Milvus
Zilliz
  • Home
  • Blog
  • How Milvus 2.6 Upgrades Multilingual Full-Text Search at Scale

How Milvus 2.6 Upgrades Multilingual Full-Text Search at Scale

  • Engineering
July 30, 2025
Zayne Yue

Introduction

Modern AI applications are becoming increasingly complex. You can’t just throw one search method at a problem and call it done.

Take recommendation systems, for example—they require vector search to understand the meaning of text and images, metadata filtering to narrow results by price, category, or location, and keyword search for direct queries like “Nike Air Max.” Each method solves a different part of the problem, and real-world systems need all of them working together.

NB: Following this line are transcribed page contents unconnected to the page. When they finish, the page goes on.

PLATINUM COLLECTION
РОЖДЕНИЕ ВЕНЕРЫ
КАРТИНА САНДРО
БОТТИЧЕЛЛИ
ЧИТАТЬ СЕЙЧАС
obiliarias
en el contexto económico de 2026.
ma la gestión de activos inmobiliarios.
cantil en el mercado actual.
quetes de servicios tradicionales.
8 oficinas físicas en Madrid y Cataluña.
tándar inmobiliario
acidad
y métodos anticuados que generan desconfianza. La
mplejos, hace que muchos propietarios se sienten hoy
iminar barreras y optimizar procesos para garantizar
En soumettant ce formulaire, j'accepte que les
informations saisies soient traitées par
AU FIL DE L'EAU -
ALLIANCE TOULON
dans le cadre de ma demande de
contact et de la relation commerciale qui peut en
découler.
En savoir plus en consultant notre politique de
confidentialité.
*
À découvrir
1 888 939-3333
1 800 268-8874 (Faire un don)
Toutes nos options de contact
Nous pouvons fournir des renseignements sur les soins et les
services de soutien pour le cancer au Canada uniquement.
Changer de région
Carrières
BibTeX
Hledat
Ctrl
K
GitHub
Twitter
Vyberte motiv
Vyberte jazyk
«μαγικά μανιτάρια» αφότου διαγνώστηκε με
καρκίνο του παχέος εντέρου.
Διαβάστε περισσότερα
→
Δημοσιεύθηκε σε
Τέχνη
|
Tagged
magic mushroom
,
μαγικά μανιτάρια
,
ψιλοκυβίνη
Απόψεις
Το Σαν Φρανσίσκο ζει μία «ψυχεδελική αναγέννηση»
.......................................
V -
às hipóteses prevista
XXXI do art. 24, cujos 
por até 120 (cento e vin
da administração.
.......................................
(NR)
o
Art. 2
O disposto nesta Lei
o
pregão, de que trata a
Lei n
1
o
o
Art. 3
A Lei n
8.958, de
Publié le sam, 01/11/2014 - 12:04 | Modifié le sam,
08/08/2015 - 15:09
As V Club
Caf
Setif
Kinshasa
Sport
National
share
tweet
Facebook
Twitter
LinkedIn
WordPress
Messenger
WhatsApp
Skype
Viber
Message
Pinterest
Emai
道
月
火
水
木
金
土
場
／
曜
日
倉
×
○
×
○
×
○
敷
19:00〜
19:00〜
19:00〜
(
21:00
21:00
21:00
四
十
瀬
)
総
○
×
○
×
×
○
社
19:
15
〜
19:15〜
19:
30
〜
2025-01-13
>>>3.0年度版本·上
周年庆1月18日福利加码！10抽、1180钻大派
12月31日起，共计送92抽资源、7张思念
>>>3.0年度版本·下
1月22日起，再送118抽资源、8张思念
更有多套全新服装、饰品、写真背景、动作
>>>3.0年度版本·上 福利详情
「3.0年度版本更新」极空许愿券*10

The future of search isn’t about choosing between vector and keyword. It’s about combining vector AND keyword AND filtering, along with other search types—all in one place. That’s why we started building hybrid search into Milvus a year ago, with the release of Milvus 2.5.

But Full-Text Search Works Differently

Bringing full-text search into a vector-native system isn’t easy. Full-text search has its own set of challenges.

While vector search captures the semantic meaning of text—turning it into high-dimensional vectors—full-text search depends on understanding the structure of language: how words are formed, where they begin and end, and how they relate to one another. For instance, when a user searches for “running shoes” in English, the text goes through several processing steps:

Split on whitespace → lowercase → remove stopwords → stem “running” to "run".

To handle this correctly, we need a robust language analyzer—one that handles splitting, stemming, filtering, and more.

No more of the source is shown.